----- Dataset -----

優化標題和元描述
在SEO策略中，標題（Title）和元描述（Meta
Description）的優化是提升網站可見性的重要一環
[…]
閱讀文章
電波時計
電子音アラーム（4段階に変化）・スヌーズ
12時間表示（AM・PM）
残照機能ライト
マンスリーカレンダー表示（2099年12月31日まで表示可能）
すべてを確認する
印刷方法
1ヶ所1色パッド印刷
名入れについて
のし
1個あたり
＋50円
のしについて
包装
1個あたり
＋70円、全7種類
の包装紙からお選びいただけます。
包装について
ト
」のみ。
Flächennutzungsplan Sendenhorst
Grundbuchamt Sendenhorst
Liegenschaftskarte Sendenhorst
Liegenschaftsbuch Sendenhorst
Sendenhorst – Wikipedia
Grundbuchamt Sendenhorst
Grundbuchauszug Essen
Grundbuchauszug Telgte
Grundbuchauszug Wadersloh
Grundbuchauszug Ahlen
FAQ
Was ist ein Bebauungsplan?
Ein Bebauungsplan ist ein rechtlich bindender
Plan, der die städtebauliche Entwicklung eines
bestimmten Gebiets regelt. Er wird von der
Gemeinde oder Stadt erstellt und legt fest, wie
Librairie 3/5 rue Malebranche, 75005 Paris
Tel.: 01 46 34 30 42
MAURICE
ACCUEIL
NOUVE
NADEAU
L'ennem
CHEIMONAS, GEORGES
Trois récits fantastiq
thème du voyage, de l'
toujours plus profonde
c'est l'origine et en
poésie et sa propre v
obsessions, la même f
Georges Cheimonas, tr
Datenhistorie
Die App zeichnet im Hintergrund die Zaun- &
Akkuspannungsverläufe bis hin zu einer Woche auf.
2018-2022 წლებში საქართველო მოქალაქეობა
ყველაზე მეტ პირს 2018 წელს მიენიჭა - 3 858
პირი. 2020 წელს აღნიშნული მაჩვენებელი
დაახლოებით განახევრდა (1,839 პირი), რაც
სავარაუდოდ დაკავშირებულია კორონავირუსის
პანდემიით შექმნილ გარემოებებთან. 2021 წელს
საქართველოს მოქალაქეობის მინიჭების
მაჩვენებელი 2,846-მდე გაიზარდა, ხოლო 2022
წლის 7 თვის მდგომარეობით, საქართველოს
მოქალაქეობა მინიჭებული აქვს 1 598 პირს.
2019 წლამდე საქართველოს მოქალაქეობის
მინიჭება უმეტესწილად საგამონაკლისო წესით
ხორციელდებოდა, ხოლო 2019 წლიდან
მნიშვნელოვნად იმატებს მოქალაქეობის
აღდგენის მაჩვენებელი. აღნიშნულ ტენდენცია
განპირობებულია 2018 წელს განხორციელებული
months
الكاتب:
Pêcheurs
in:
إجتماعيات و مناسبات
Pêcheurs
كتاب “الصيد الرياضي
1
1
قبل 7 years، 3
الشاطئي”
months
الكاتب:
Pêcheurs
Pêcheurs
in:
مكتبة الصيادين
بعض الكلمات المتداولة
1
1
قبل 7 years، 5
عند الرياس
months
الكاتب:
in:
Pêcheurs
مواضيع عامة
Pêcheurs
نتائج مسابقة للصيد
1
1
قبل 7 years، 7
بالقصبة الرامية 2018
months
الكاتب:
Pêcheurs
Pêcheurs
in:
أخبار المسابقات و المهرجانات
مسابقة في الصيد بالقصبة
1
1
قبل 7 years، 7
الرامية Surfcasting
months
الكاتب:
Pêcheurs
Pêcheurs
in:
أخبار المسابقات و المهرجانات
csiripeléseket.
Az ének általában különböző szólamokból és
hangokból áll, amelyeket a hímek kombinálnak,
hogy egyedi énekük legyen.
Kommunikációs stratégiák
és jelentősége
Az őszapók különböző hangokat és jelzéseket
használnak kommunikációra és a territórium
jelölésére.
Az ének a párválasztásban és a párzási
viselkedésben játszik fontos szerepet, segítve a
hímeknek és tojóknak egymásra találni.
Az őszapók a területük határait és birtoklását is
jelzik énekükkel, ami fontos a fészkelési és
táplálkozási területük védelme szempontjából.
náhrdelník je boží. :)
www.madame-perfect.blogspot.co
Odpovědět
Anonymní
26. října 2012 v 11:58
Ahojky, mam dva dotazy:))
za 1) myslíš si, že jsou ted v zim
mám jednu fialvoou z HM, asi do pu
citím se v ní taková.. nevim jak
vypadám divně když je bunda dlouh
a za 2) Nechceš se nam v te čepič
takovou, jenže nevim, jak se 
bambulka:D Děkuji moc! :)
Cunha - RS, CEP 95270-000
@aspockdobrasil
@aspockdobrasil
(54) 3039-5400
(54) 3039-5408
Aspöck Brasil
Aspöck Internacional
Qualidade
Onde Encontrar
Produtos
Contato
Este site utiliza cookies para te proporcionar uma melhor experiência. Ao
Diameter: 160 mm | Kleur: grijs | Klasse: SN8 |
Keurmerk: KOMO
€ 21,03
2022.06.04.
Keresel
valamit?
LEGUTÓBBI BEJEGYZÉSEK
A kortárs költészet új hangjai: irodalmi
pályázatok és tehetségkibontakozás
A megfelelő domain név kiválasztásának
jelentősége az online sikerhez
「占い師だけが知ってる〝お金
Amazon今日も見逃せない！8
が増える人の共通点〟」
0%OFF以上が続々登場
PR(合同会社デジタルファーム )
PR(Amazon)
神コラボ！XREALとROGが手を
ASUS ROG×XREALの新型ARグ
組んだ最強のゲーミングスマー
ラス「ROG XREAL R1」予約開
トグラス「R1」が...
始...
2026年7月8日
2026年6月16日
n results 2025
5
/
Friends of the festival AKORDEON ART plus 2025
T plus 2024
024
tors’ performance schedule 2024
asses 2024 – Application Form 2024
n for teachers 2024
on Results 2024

-----

• Directions: The answer must consist of every line in the records above that contains the word "წელს".

• Answer for this exercise:
ყველაზე მეტ პირს 2018 წელს მიენიჭა - 3 858
პირი. 2020 წელს აღნიშნული მაჩვენებელი
პანდემიით შექმნილ გარემოებებთან. 2021 წელს
განპირობებულია 2018 წელს განხორციელებული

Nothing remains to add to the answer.